Garin masih dalam tingkat kreatifnya yang wajar. ia toh berhasil banyak dalam memberikan paduan adegan yang menyentuh. Kita lihat juga, bagaimana kerjasamanya Dwiki Dharmawan selaku penata musiknya. Saat Mayang dan Harris berada dalam kamar, Topan berada di luar. Dalam hujam, Topan memainkan harmonika di atas komidi putar. Pelan tapi menyayat, terdengar irama blues mengiring adegan itu. Begitu melarutkan hati dan berkesan. Dwiki, pemusik jazz dari Krakatau ini, mampu memberikan aksentuasi. ia juga bisa menahan diri, untuk tidak terus menerus masuk. Pilihan pada orkestrasi klasik, membuat Garin memilih Dwiki, bukan Idris Sardi. Siasat yang jitu. Dewan juri FFI 1991 jeli, menilai Dwiki lah yang berhak menerima Citra untuk penata musik terbaik FFI 1991. Namun dalam soal pemeranan, Garin terlalu banyak ambil resiko. Apalagi Rizky Erzet Theo dan Alm. Adjie Massaid, tak mampu menjaga staminanya. Pemeran Mayang dan Harris ini, kurang mampu menguaai emosi. Kelemahan elementer ini, terletak pada kapasitas aktingnya. Itu terjadi juga pada Tio Pakusadewo. Tapi karakter Topan, yang gagah dan spontan, masih dikenal Tio. 
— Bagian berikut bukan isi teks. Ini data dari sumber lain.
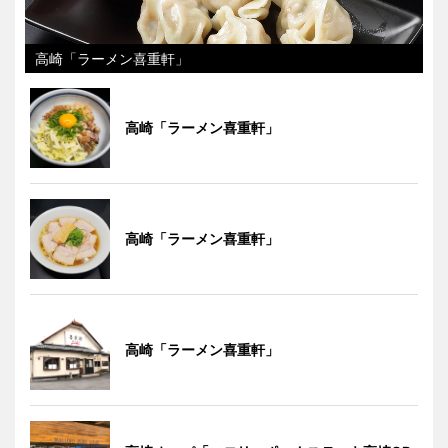
高崎「ラーメン喜重軒」
高崎「ラーメン喜重軒」
高崎「ラーメン喜重軒」
高崎「ラーメン喜重軒」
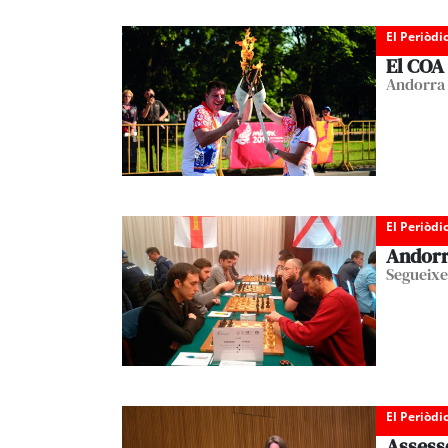
El Periòdi
El COA 
Andorra 
El Periòdi
Andorr
Segueixen
El Periòdi
Assesso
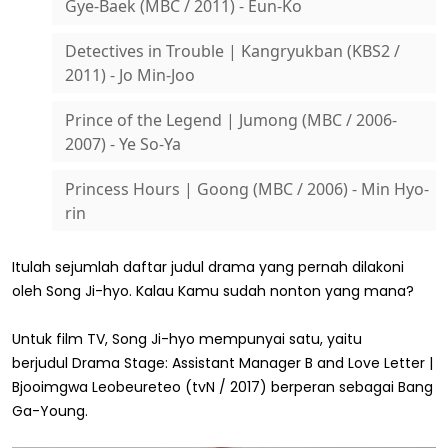
Gye-Baek (MBC / 2011) - Eun-Ko
Detectives in Trouble | Kangryukban (KBS2 /
2011) - Jo Min-Joo
Prince of the Legend | Jumong (MBC / 2006-
2007) - Ye So-Ya
Princess Hours | Goong (MBC / 2006) - Min Hyo-
rin
Itulah sejumlah daftar judul drama yang pernah dilakoni
oleh Song Ji-hyo. Kalau Kamu sudah nonton yang mana?
Untuk film TV, Song Ji-hyo mempunyai satu, yaitu
berjudul Drama Stage: Assistant Manager B and Love Letter |
Bjooimgwa Leobeureteo (tvN / 2017) berperan sebagai Bang
Ga-Young.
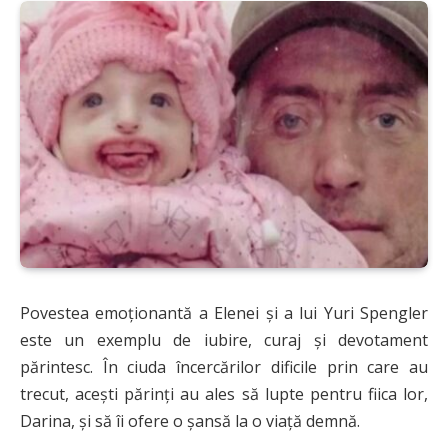
Povestea emoționantă a Elenei și a lui Yuri Spengler
este un exemplu de iubire, curaj și devotament
părintesc. În ciuda încercărilor dificile prin care au
trecut, acești părinți au ales să lupte pentru fiica lor,
Darina, și să îi ofere o șansă la o viață demnă.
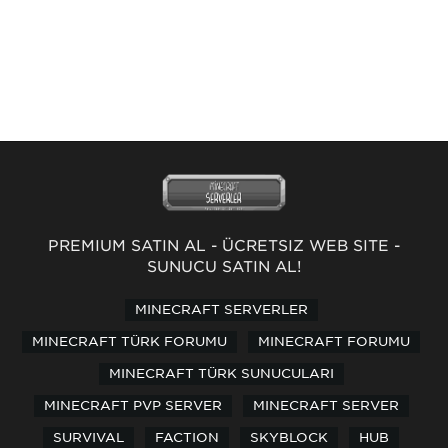
PREMİUM SATIN AL
-
ÜCRETSİZ WEB SİTE
-
SUNUCU SATIN AL!
MINECRAFT SERVERLER
MINECRAFT TÜRK FORUMU
MINECRAFT FORUMU
MINECRAFT TÜRK SUNUCULARI
MINECRAFT PVP SERVER
MINECRAFT SERVER
SURVIVAL
FACTION
SKYBLOCK
HUB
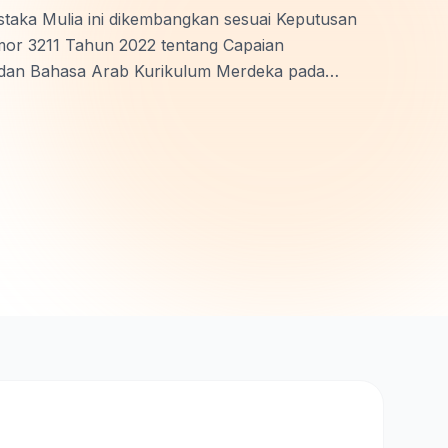
staka Mulia ini dikembangkan sesuai Keputusan
mor 3211 Tahun 2022 tentang Capaian
 dan Bahasa Arab Kurikulum Merdeka pada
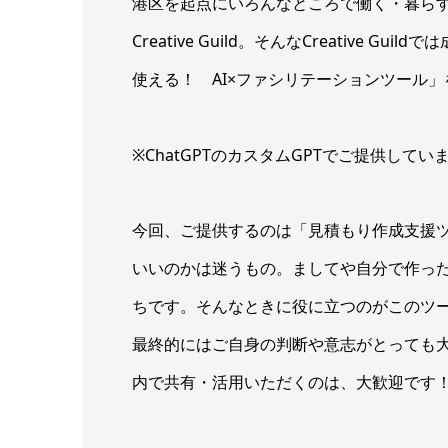
港区を起点にいろんなところで働く・暮ら
Creative Guild。そんなCreative
使える！ AI×ファシリテーションツール
※ChatGPTのカスタムGPTでご提供し
今回、ご提供するのは「見積もり作成支援
いいのかは迷うもの。ましてや自分で作っ
ちです。そんなときに役に立つのがこのツ
最終的にはご自身の判断や意志がとっても
内で共有・活用いただくのは、大歓迎です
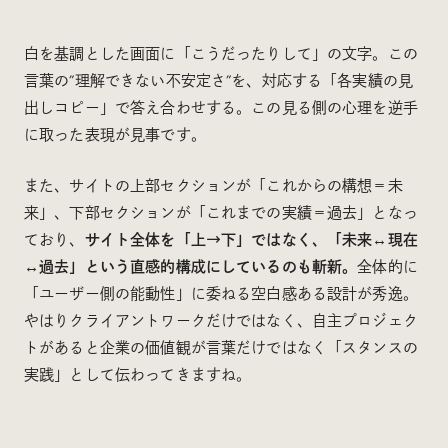
白を基調とした画面に「こうだったりして」の文字。この
言葉の”理解できない不安定さ”を、対応する「各実績の見
出しコピー」で答え合わせする。この見る側の心理を逆手
に取った表現が見事です。
また、サイトの上部セクションが「これからの構想＝未
来」、下部セクションが「これまでの実績＝過去」となっ
ており、
サイト全体を「上→下」ではなく、「未来↔︎現在
↔︎過去」という直感的構成にしているのも斬新。
全体的に
「ユーザー側の能動性」に委ねる空白感ある設計が秀逸。
やはりクライアントワークだけではなく、自主プロジェク
トがあると企業の価値観が言葉だけではなく「スタンスの
実践」として伝わってきますね。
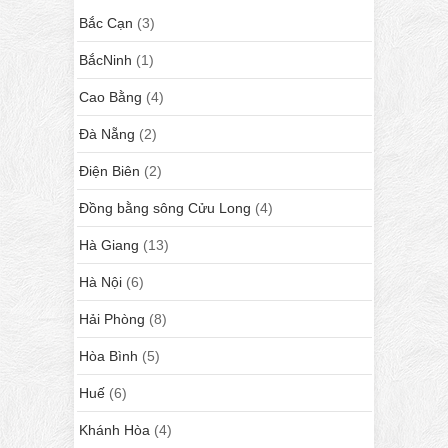
Bắc Cạn
(3)
BắcNinh
(1)
Cao Bằng
(4)
Đà Nẵng
(2)
Điện Biên
(2)
Đồng bằng sông Cửu Long
(4)
Hà Giang
(13)
Hà Nội
(6)
Hải Phòng
(8)
Hòa Bình
(5)
Huế
(6)
Khánh Hòa
(4)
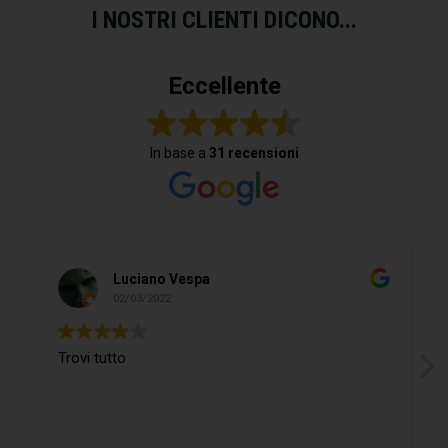
I NOSTRI CLIENTI DICONO...
Eccellente
In base a
31 recensioni
Luciano Vespa
02/03/2022
Trovi tutto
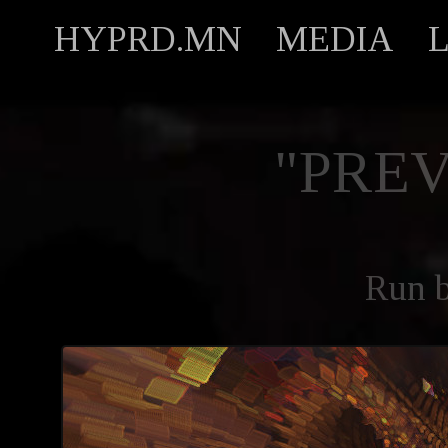
HYPRD.MN
MEDIA
"PREV
Run 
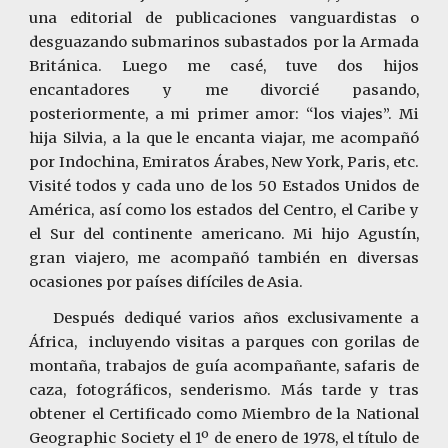
una editorial de publicaciones vanguardistas o
desguazando submarinos subastados por la Armada
Británica. Luego me casé, tuve dos hijos
encantadores y me divorcié pasando,
posteriormente, a mi primer amor: “los viajes”. Mi
hija Silvia, a la que le encanta viajar, me acompañó
por Indochina, Emiratos Árabes, New York, Paris, etc.
Visité todos y cada uno de los 50 Estados Unidos de
América, así como los estados del Centro, el Caribe y
el Sur del continente americano. Mi hijo Agustín,
gran viajero, me acompañó también en diversas
ocasiones por países difíciles de Asia.
Después dediqué varios años exclusivamente a
África, incluyendo visitas a parques con gorilas de
montaña, trabajos de guía acompañante, safaris de
caza, fotográficos, senderismo. Más tarde y tras
obtener el Certificado como Miembro de la National
Geographic Society el 1º de enero de 1978, el título de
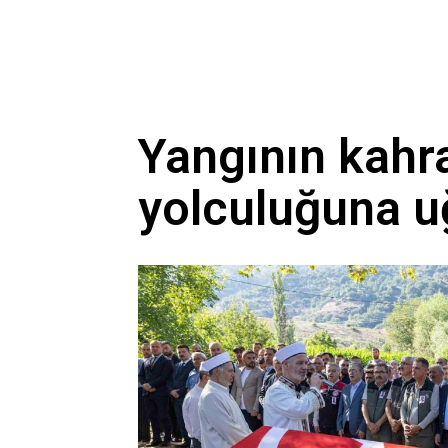
Yangının kahr
yolculuğuna u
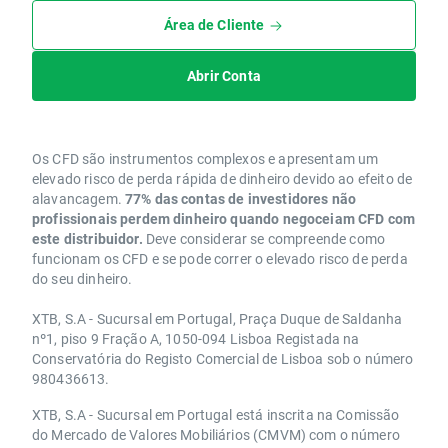
Área de Cliente
Abrir Conta
Os CFD são instrumentos complexos e apresentam um
elevado risco de perda rápida de dinheiro devido ao efeito de
alavancagem.
77% das contas de investidores não
profissionais perdem dinheiro quando negoceiam CFD com
este distribuidor.
Deve considerar se compreende como
funcionam os CFD e se pode correr o elevado risco de perda
do seu dinheiro.
XTB, S.A - Sucursal em Portugal, Praça Duque de Saldanha
nº1, piso 9 Fração A, 1050-094 Lisboa Registada na
Conservatória do Registo Comercial de Lisboa sob o número
980436613.
XTB, S.A - Sucursal em Portugal está inscrita na Comissão
do Mercado de Valores Mobiliários (CMVM) com o número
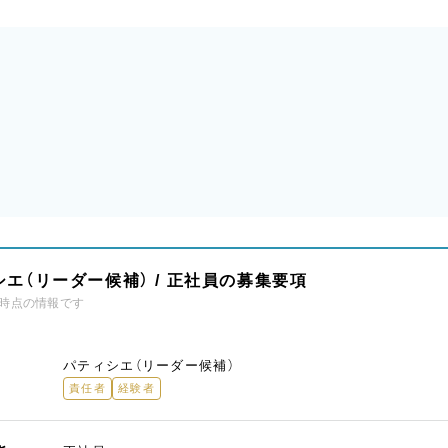
エ（リーダー候補） / 正社員の募集要項
時点の情報です
パティシエ（リーダー候補）
責任者
経験者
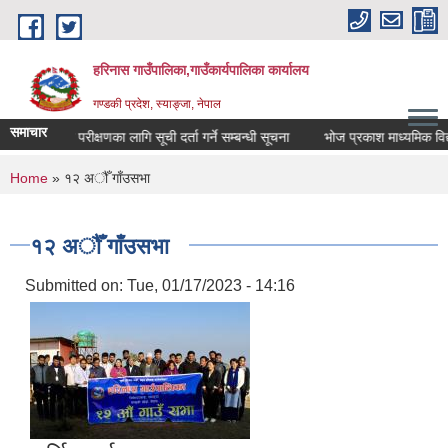
Skip to main content
हरिनास गाउँपालिका,गाउँकार्यपालिका कार्यालय
गण्डकी प्रदेश, स्याङ्जा, नेपाल
समाचार
लेखा परीक्षणका लागि सूची दर्ता गर्ने सम्बन्धी सूचना
भोज प्रकाश माध्यमिक विद्यालय
You are here
Home
» १२ अौँ गाँउसभा
१२ अौँ गाँउसभा
Submitted on:
Tue, 01/17/2023 - 14:16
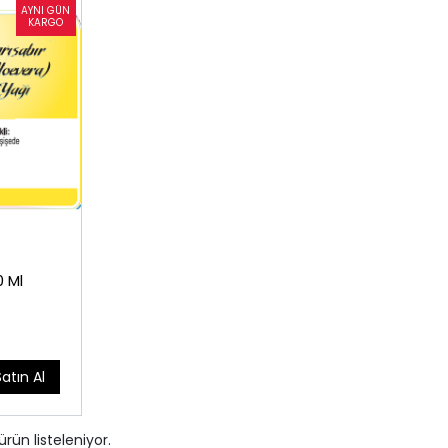
0 Ml
Satın Al
ürün listeleniyor.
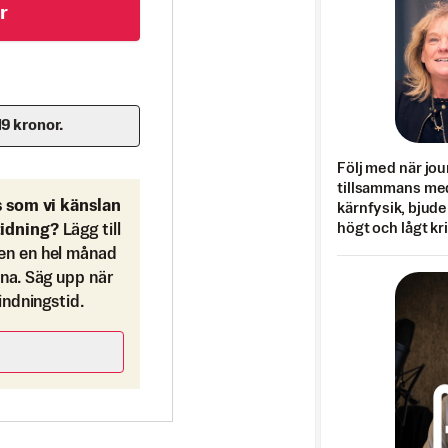
r
19 kronor.
Följ med när jou
tillsammans med
s som vi känslan
kärnfysik, bjuder
högt och lågt kr
tidning?
Lägg till
en en hel månad
ona. Säg upp när
bindningstid.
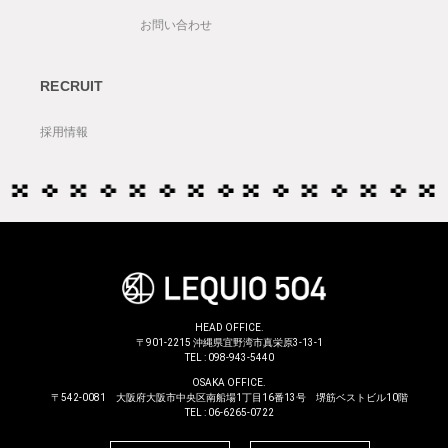
お問い合わせ
RECRUIT
採用情報
HEAD OFFICE.
〒901-2215 沖縄県宜野湾市真栄原3-13-1
TEL :
098-943-5440
OSAKA OFFICE.
〒542-0081 大阪府大阪市中央区南船場1丁目16番13号 堺筋ベストビル10階
TEL :
06-6265-0722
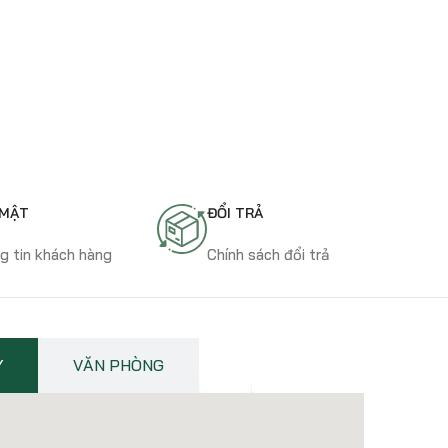
Cao tầng
C
Khu Phức Hợp Thuận An 1
Picit
 MẬT
ĐỔI TRẢ
g tin khách hàng
Chính sách đổi trả
Y
VĂN PHÒNG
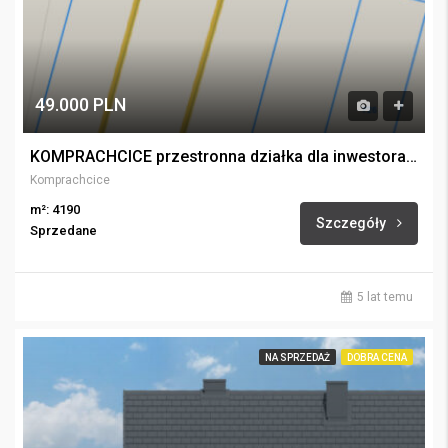
49.000 PLN
KOMPRACHCICE przestronna działka dla inwestora z pomysłem
Komprachcice
m²: 4190
Szczegóły
Sprzedane
5 lat temu
NA SPRZEDAŻ
DOBRA CENA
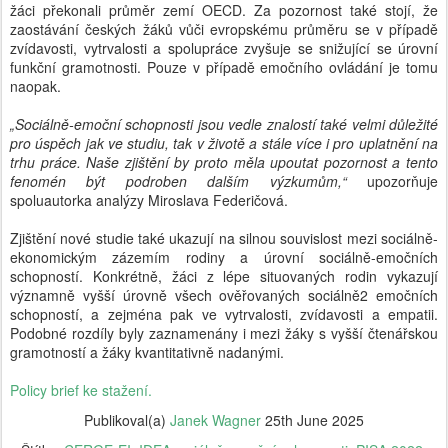
žáci překonali průměr zemí OECD. Za pozornost také stojí, že
zaostávání českých žáků vůči evropskému průměru se v případě
zvídavosti, vytrvalosti a spolupráce zvyšuje se snižující se úrovní
funkční gramotnosti. Pouze v případě emočního ovládání je tomu
naopak.
„Sociálně-emoční schopnosti jsou vedle znalostí také velmi důležité
pro úspěch jak ve studiu, tak v životě a stále více i pro uplatnění na
trhu práce. Naše zjištění by proto měla upoutat pozornost a tento
fenomén být podroben dalším výzkumům,“
upozorňuje
spoluautorka analýzy Miroslava Federičová.
Zjištění nové studie také ukazují na silnou souvislost mezi sociálně-
ekonomickým zázemím rodiny a úrovní sociálně-emočních
schopností. Konkrétně, žáci z lépe situovaných rodin vykazují
významně vyšší úrovně všech ověřovaných sociálně2 emočních
schopností, a zejména pak ve vytrvalosti, zvídavosti a empatii.
Podobné rozdíly byly zaznamenány i mezi žáky s vyšší čtenářskou
gramotností a žáky kvantitativně nadanými.
Policy brief ke stažení.
Publikoval(a)
Janek Wagner
25th June 2025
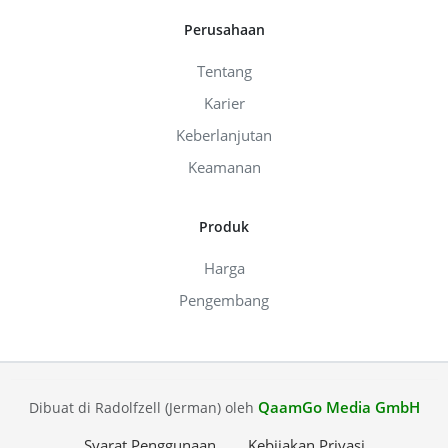
Perusahaan
Tentang
Karier
Keberlanjutan
Keamanan
Produk
Harga
Pengembang
QaamGo Media GmbH
Dibuat di Radolfzell (Jerman) oleh
Syarat Penggunaan
Kebijakan Privasi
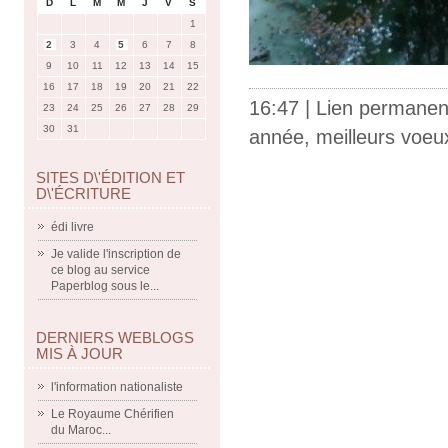
D
L
M
M
J
V
S
1
2
3
4
5
6
7
8
9
10
11
12
13
14
15
16
17
18
19
20
21
22
16:47 |
Lien permanen
23
24
25
26
27
28
29
30
31
année
,
meilleurs voeu
SITES D\'ÉDITION ET
D\'ÉCRITURE
édi livre
Je valide l'inscription de
ce blog au service
Paperblog sous le...
DERNIERS WEBLOGS
MIS À JOUR
l'information nationaliste
Le Royaume Chérifien
du Maroc...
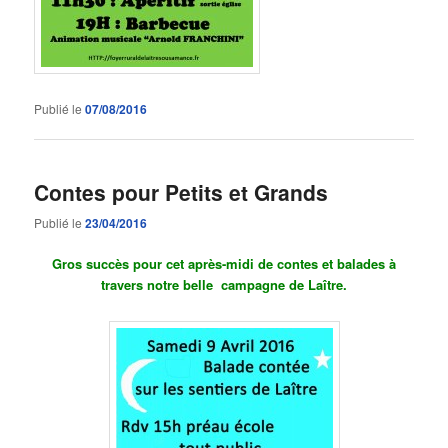
Publié le
07/08/2016
Contes pour Petits et Grands
Publié le
23/04/2016
Gros succès pour cet après-midi de contes et balades à
travers notre belle campagne de Laître.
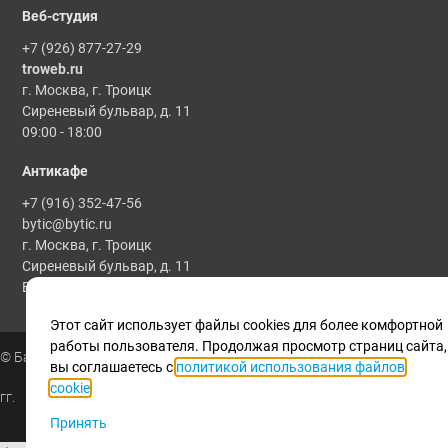
Веб-студия
+7 (926) 877-27-29
troweb.ru
г. Москва, г. Троицк
Сиреневый бульвар, д. 11
09:00 - 18:00
Антикафе
+7 (916) 352-47-56
bytic@bytic.ru
г. Москва, г. Троицк
Сиреневый бульвар, д. 11
Все мероприятия проводятся по предварительной записи
Этот сайт использует файлы cookies для более комфортной
работы пользователя. Продолжая просмотр страниц сайта,
© Байтик, 1986 - 2025
вы соглашаетесь с
политикой использования файлов
cookie
.
гг.
Принять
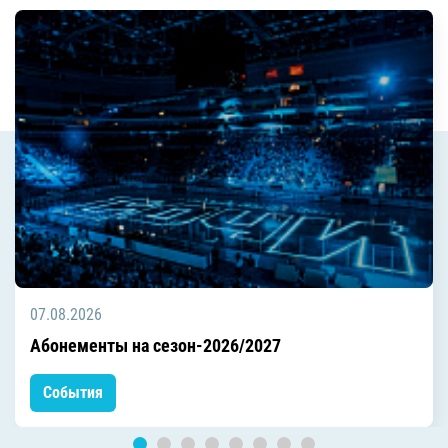
07.08.2026
Абонементы на сезон-2026/2027
События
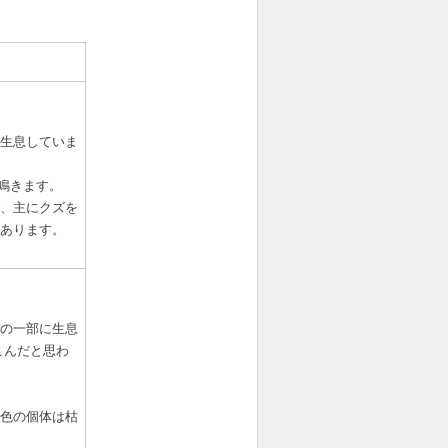
生息していま
鳴きます。
、主にクズを
あります。
の一部に生息
こんだと思わ
色の個体は枯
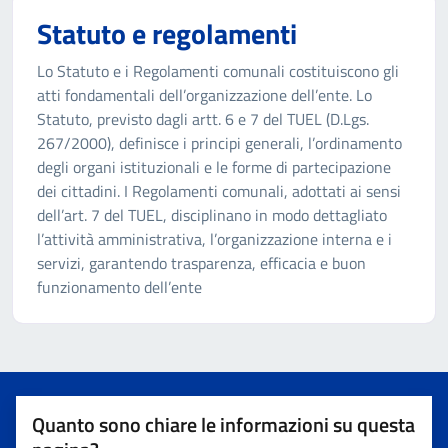
Statuto e regolamenti
Lo Statuto e i Regolamenti comunali costituiscono gli
atti fondamentali dell’organizzazione dell’ente. Lo
Statuto, previsto dagli artt. 6 e 7 del TUEL (D.Lgs.
267/2000), definisce i principi generali, l’ordinamento
degli organi istituzionali e le forme di partecipazione
dei cittadini. I Regolamenti comunali, adottati ai sensi
dell’art. 7 del TUEL, disciplinano in modo dettagliato
l’attività amministrativa, l’organizzazione interna e i
servizi, garantendo trasparenza, efficacia e buon
funzionamento dell’ente
Quanto sono chiare le informazioni su questa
Secara garis besar, karya perdana Garin Nugroho mempunyai beberapa keistimewaan yang patut ditonjolkan. Sangatlah pantas film ini ditempatkan sebagai film terbaik FFI 1991 ditambah dengan meraih Citra untuk segi-segi teknis lainnya. Kehadiran Garin Nugroho di industri perfilman Indonesia, mejadi fenomena menarik bagi perjuangan kita menegakkan gengsi perfilman nasional. Setelah era Teguh Karya, Arifin C Noer, Wim Umboh, Sjuman Djaya, lalu muncul seorang Garin Nugroho yang mmeiliki potensi yang sangat besar. Hal ini terbukti, dengan konsistensi Garin Nugroho, setelah film Cinta Dalam Sepotong Roti, menghasilkan karya-karya berkualitas dan juga membawa nama Indonesia ke kancah internasional.